• **Problem details**
Please copy every line with the string "maison" from the entries below.

[Records drawn from a dataset]
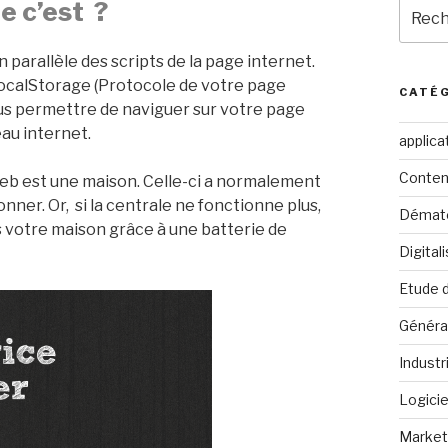
Reche
e c’est ?
pour
:
 parallèle des scripts de la page internet.
 LocalStorage (Protocole de votre page
CATÉ
us permettre de naviguer sur votre page
au internet.
applica
Conten
eb est une maison. Celle-ci a normalement
nner. Or, si la centrale ne fonctionne plus,
Dématé
s votre maison grâce à une batterie de
Digital
Etude 
Généra
Industr
Logicie
Marketi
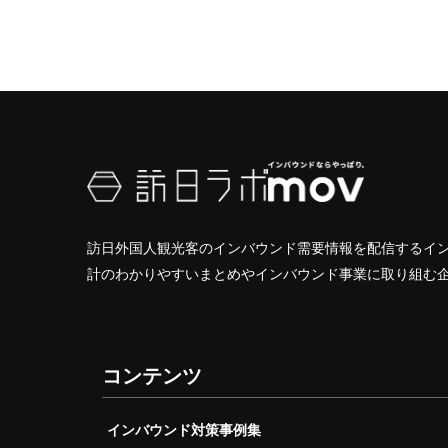
訪日外国人観光客のインバウンド需要情報を配信するイ
計のわかりやすいまとめやインバウンド事業に取り組む
コンテンツ
インバウンド対策事例集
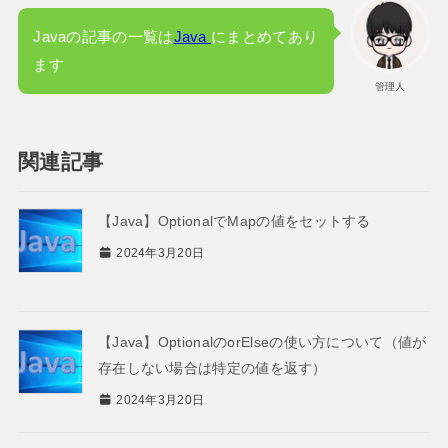
Javaの記事の一覧は
Java
にまとめてあり
ます
管理人
関連記事
【Java】OptionalでMapの値をセットする
2024年3月20日
【Java】OptionalのorElseの使い方について（値が
存在しない場合は特定の値を返す）
2024年3月20日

• **Solution to this problem**
eb est une maison. Celle-ci a normalement
s votre maison grâce à une batterie de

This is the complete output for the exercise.